Norges Kommunistblad
- Type: Daily newspaper
- Founded: 5 November 1923
- Ceased publication: 1 November 1929
- Political alignment: Communist
- Language: Norwegian
- Headquarters: Oslo, Norway

= Norges Kommunistblad =

Norwegian newspaper

Norges Kommunistblad was a daily newspaper published in Oslo, Norway.

== History ==
Norges Kommunistblad was started on 5 November 1923 as the official party newspaper from the Communist Party, which was established that year after a split from the Labour Party. The first editor was Olav Scheflo. It went defunct after its last issue on 31 October 1929, and was replaced as party newspaper by Arbeideren.

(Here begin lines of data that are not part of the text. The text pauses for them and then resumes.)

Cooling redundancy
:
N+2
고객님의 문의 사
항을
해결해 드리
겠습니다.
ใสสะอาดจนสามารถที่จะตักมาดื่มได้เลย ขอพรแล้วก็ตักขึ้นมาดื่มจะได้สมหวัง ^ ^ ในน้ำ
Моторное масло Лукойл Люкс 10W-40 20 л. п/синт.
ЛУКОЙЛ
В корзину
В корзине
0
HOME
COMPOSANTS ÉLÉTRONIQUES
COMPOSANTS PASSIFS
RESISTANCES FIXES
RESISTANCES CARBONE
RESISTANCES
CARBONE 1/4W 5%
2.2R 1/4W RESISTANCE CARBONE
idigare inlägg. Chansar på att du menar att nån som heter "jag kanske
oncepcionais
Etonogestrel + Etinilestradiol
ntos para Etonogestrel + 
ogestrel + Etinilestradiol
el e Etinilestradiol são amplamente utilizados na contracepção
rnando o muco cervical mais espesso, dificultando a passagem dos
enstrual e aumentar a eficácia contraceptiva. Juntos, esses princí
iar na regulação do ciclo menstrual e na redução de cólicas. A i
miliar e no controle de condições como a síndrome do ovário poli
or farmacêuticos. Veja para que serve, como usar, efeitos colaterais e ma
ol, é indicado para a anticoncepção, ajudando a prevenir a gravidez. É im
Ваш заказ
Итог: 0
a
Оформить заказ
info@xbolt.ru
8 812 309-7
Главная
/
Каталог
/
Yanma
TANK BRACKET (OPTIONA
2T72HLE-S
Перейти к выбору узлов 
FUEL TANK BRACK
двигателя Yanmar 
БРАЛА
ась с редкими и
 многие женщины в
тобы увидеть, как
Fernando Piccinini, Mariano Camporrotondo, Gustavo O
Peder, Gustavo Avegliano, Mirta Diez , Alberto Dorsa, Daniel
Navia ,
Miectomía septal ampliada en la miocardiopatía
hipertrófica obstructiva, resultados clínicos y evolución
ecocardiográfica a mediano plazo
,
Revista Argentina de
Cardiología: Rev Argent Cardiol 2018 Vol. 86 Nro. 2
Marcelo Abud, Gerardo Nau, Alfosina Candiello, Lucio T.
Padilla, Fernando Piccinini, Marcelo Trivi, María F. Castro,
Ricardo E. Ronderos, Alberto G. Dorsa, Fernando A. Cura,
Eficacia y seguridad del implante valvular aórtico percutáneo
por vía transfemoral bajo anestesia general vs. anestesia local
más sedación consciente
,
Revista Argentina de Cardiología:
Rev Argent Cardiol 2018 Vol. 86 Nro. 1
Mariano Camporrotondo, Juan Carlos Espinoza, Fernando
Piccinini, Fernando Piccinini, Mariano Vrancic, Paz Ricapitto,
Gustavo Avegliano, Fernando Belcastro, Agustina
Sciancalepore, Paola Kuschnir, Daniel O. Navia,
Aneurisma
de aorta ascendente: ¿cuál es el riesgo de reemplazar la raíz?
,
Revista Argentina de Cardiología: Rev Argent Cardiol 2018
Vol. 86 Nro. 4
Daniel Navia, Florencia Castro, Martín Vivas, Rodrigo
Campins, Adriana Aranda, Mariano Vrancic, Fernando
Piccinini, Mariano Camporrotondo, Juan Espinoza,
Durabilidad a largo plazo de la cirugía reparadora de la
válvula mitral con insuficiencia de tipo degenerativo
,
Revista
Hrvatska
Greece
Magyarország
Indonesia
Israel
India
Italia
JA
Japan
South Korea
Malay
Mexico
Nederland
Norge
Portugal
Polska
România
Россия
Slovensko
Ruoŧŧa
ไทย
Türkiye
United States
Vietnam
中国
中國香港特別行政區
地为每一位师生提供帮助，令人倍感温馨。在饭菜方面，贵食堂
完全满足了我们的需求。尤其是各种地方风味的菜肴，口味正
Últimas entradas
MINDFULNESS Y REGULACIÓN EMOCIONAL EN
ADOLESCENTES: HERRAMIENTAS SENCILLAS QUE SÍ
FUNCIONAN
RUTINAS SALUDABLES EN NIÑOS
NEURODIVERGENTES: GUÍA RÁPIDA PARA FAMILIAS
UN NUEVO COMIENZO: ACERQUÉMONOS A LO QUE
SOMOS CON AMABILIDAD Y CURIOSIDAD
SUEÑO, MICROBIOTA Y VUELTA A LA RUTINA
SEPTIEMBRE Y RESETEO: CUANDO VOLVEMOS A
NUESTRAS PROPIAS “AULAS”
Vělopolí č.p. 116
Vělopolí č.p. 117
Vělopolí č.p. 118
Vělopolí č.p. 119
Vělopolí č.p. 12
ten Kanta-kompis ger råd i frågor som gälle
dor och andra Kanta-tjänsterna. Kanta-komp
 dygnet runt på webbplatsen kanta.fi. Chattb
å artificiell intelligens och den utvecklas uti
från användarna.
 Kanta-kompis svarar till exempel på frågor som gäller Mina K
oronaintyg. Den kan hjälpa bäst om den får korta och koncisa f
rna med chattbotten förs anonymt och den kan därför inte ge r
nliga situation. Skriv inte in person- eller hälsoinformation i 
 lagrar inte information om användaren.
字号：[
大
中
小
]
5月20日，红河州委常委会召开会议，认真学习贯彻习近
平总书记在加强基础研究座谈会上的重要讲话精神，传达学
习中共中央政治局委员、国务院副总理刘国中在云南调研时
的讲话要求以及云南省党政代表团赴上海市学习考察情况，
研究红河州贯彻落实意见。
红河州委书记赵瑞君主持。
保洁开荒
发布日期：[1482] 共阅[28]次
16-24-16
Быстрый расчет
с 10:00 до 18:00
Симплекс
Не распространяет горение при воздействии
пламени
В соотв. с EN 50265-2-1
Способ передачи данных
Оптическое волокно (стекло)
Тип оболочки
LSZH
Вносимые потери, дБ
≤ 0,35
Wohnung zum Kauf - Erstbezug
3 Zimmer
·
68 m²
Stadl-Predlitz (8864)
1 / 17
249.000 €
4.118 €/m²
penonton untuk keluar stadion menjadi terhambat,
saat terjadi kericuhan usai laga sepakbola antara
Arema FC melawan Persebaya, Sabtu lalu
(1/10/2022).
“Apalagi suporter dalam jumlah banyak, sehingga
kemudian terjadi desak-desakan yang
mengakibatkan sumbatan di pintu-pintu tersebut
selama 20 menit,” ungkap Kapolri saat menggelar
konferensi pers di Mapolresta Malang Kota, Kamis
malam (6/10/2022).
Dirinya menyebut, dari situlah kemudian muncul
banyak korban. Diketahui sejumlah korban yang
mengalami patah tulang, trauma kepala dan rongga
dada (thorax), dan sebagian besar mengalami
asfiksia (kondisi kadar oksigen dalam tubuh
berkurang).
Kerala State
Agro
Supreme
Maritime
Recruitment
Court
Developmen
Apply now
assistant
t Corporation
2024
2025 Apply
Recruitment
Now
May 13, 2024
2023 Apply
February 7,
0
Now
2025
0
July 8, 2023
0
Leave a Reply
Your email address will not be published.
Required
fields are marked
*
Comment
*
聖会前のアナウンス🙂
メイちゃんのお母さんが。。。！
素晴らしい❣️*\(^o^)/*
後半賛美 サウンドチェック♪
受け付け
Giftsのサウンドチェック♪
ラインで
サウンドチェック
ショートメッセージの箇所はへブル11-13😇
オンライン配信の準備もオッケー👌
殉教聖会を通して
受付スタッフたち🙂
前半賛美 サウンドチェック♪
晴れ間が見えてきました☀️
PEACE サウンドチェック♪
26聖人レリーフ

Scheflo stopped editing one week after the 1924 Norwegian parliamentary election. He was disappointed with the Communist Party, especially its attitudes to the recent Iron Workers' Strike, which failed. Scheflo also served a prison sentence in early 1925. Olav Larssen was acting editor in his absence. At the Communist Party national convention in the spring of 1925, Scheflo was reinstated. After Olav Scheflo, Christian Hilt took over the newspaper in September 1926 and edited it until February 1927, when he was called to Moscow. Albin Eines then took over. When Eines was absent in July and August because of a prison sentence, Trond Hegna was the acting editor. Members of Mot Dag, namely Hegna, Johan Vogt, Carl Viggo Lange and Sverre Kolltveit, exercised a considerable influence in the whole of Eines' editor period. Eines was again editor in the autumn, but from November 1927 Christian Hilt had his second spell as editor, decreasing the Mot Dag influence. Arvid G. Hansen edited from 1929 until the bankruptcy. Hansen continued as editor of Arbeideren.